◆ Task directions: The lines you return must be all those in the data that hold the string "Cintura".
───── The data ─────
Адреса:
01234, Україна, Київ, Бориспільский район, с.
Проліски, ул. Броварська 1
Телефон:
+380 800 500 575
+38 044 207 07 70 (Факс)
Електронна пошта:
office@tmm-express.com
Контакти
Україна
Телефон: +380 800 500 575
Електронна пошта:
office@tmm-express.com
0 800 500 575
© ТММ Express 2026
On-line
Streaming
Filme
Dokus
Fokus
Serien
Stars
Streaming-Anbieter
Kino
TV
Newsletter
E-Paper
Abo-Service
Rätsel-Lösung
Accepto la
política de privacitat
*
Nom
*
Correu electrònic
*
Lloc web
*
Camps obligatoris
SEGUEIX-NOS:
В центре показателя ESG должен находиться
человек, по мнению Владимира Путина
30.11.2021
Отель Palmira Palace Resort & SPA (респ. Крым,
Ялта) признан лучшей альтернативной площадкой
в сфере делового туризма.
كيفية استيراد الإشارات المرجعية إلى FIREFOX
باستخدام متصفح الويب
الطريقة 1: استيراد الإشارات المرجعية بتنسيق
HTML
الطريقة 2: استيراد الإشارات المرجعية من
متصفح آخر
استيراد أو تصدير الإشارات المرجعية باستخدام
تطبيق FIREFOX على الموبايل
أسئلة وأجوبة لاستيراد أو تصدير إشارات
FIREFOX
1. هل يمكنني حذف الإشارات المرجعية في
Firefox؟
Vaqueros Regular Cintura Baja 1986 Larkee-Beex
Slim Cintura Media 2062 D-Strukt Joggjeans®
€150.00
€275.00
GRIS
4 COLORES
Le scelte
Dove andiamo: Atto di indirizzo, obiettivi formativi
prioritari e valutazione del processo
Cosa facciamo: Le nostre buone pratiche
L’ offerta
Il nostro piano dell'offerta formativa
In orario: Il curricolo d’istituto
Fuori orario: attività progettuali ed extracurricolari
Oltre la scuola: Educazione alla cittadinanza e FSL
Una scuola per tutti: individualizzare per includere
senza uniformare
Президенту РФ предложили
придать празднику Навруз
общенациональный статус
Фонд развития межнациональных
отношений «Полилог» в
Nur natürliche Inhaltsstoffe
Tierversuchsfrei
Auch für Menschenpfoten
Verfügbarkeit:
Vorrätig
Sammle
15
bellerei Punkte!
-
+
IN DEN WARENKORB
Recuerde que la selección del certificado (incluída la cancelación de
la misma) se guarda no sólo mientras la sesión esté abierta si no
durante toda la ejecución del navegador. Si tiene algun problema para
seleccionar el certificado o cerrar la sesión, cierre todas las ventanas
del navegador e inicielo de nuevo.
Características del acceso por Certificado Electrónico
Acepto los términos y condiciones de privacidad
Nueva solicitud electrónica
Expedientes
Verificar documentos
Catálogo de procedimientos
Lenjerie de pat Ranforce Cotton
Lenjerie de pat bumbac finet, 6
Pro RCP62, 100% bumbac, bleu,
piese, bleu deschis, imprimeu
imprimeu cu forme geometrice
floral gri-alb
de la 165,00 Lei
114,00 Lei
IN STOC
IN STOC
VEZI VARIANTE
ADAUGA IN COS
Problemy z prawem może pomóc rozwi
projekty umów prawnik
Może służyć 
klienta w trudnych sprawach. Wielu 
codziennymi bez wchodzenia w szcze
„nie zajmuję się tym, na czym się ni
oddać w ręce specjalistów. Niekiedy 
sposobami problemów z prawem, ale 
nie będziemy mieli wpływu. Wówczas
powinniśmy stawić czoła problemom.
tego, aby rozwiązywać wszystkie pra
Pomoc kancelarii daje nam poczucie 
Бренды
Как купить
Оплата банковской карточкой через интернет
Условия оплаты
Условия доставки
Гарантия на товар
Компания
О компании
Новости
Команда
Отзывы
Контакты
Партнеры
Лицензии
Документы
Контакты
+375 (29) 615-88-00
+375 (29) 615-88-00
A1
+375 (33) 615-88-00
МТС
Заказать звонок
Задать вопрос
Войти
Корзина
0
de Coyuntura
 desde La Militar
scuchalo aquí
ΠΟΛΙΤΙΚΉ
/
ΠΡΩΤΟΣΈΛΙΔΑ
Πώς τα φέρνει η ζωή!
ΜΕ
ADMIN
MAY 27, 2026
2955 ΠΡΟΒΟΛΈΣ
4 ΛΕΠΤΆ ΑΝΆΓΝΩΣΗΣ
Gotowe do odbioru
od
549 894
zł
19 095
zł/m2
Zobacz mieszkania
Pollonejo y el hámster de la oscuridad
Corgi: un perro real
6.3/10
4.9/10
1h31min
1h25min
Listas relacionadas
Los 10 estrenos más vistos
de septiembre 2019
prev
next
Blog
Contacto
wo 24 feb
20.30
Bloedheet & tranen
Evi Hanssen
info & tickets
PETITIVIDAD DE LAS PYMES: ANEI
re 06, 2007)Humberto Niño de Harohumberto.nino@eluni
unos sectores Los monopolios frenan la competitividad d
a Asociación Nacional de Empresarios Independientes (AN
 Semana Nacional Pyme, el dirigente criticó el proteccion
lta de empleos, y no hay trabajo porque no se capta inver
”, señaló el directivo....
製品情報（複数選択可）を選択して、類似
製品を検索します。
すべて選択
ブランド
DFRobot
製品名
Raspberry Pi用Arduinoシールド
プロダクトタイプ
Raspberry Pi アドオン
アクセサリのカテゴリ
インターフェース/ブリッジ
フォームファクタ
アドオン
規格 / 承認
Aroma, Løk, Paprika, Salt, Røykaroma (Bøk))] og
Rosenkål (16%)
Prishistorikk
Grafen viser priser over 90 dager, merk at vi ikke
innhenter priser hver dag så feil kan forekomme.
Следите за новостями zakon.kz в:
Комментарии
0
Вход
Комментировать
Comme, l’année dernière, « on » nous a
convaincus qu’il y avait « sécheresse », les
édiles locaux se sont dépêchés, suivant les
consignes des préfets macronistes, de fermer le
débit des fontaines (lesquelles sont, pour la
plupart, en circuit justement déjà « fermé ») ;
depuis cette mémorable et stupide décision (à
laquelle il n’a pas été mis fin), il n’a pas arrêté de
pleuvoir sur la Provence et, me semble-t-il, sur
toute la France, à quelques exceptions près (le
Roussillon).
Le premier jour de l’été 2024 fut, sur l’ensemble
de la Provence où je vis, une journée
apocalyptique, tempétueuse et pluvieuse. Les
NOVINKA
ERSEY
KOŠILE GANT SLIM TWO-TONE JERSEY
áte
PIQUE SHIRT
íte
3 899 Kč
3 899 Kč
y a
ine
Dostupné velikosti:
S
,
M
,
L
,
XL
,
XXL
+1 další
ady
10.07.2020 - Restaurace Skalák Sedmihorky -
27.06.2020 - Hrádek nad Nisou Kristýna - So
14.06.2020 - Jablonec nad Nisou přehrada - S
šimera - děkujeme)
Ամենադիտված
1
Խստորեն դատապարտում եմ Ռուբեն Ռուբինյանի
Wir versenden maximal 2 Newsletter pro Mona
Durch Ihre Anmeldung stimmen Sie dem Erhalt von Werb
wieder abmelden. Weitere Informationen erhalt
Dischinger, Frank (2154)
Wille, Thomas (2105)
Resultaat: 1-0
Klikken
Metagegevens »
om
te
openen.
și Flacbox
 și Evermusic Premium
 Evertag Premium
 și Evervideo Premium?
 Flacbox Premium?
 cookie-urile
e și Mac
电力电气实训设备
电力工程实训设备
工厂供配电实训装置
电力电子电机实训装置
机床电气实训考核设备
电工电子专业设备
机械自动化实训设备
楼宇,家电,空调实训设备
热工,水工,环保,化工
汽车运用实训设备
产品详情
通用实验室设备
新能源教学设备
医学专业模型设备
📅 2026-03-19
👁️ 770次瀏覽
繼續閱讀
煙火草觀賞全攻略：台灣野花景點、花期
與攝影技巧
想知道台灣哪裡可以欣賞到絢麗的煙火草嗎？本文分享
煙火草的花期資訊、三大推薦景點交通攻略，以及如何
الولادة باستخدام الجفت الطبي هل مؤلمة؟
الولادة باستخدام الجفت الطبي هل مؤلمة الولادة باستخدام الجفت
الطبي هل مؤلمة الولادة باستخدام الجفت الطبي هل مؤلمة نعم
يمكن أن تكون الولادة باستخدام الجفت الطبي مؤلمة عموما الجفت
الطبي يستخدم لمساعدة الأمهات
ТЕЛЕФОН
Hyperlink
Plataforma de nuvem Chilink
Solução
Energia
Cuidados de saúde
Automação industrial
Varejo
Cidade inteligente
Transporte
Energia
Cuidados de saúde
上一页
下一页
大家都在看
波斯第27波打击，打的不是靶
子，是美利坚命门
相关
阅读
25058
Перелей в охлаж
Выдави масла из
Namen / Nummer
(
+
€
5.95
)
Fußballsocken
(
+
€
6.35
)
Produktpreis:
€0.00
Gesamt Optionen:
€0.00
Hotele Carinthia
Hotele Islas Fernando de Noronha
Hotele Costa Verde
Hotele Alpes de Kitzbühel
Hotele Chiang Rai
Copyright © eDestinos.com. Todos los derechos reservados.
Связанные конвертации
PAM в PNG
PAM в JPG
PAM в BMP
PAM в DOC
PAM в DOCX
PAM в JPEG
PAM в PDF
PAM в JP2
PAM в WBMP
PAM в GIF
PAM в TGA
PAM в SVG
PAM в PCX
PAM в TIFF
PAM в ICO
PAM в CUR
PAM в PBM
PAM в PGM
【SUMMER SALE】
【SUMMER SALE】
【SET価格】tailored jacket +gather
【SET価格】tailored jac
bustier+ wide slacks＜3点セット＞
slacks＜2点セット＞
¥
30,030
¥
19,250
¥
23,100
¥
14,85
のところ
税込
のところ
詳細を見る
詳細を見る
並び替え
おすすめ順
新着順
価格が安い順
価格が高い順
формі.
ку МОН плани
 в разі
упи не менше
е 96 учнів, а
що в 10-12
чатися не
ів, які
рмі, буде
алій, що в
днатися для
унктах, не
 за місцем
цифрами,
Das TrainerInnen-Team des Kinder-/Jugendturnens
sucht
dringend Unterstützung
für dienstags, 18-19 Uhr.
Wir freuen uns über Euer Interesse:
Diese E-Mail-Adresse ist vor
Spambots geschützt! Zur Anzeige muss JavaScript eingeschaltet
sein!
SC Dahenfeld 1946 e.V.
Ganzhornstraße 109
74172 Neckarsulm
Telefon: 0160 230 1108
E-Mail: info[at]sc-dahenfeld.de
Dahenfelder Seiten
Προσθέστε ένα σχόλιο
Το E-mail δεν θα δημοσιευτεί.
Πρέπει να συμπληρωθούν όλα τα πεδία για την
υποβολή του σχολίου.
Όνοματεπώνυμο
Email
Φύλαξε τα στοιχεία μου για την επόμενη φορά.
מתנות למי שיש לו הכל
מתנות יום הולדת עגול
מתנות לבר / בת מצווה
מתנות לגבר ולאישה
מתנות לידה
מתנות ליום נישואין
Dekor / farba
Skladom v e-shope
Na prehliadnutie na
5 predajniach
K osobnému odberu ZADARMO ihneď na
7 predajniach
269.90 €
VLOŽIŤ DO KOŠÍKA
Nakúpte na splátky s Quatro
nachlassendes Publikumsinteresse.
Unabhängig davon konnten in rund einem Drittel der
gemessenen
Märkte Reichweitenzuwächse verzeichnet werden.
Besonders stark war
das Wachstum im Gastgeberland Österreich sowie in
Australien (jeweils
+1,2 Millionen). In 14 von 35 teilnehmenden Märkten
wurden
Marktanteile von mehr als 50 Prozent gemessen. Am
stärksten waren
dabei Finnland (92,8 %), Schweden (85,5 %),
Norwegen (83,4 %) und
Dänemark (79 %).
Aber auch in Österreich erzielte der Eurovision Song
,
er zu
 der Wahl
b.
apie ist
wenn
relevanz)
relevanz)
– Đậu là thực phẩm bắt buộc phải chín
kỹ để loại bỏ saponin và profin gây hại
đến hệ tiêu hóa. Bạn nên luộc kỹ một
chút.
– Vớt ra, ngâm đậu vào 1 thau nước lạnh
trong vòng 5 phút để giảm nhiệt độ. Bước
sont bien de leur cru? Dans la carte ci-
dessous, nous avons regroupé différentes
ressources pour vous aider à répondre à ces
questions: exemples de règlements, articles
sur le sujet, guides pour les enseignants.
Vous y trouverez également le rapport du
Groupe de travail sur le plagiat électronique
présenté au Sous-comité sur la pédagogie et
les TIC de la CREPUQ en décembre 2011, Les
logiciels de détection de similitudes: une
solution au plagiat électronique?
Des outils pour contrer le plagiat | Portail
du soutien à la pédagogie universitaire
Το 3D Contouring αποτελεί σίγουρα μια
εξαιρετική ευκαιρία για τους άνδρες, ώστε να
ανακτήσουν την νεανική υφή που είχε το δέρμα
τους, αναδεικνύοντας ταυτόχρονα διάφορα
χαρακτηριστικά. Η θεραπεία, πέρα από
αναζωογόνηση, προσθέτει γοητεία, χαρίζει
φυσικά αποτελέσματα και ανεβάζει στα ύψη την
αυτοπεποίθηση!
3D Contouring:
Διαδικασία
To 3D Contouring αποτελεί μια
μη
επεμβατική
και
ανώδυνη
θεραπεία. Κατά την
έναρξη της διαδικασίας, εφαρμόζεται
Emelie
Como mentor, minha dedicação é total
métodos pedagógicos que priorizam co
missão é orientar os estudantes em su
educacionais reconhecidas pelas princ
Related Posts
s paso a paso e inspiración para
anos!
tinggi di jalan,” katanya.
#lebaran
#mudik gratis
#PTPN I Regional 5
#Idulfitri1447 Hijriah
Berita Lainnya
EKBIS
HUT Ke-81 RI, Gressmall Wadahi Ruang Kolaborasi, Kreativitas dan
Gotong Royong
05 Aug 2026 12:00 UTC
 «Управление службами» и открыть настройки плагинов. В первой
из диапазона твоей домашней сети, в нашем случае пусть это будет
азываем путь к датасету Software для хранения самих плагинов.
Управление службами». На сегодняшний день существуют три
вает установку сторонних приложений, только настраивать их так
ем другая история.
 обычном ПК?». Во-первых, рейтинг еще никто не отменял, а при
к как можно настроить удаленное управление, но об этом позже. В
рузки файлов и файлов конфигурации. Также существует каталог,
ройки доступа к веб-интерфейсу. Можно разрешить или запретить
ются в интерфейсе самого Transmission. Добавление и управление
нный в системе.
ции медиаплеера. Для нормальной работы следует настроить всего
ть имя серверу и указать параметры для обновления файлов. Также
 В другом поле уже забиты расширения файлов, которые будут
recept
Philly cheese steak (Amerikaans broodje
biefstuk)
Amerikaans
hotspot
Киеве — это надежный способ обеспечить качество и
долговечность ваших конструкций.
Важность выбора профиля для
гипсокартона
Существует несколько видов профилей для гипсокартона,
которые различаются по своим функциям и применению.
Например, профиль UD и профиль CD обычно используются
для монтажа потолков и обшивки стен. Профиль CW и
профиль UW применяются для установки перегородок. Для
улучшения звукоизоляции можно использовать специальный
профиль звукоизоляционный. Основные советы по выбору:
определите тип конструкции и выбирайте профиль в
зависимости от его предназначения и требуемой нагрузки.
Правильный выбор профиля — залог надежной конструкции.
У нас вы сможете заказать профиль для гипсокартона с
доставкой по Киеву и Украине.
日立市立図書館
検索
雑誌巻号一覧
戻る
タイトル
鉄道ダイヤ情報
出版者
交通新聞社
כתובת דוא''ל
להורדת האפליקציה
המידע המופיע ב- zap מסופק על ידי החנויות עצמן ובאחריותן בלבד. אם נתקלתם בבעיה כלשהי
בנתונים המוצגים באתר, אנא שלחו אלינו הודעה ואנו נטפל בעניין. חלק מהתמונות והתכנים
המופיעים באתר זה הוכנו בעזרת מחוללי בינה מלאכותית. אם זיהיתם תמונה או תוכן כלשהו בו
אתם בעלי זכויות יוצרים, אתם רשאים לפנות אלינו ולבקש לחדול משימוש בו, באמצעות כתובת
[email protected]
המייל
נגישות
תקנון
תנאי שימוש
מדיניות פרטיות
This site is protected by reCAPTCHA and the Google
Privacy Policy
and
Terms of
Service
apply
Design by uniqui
─────
◆ Answer below:
Vaqueros Regular Cintura Baja 1986 Larkee-Beex
Slim Cintura Media 2062 D-Strukt Joggjeans®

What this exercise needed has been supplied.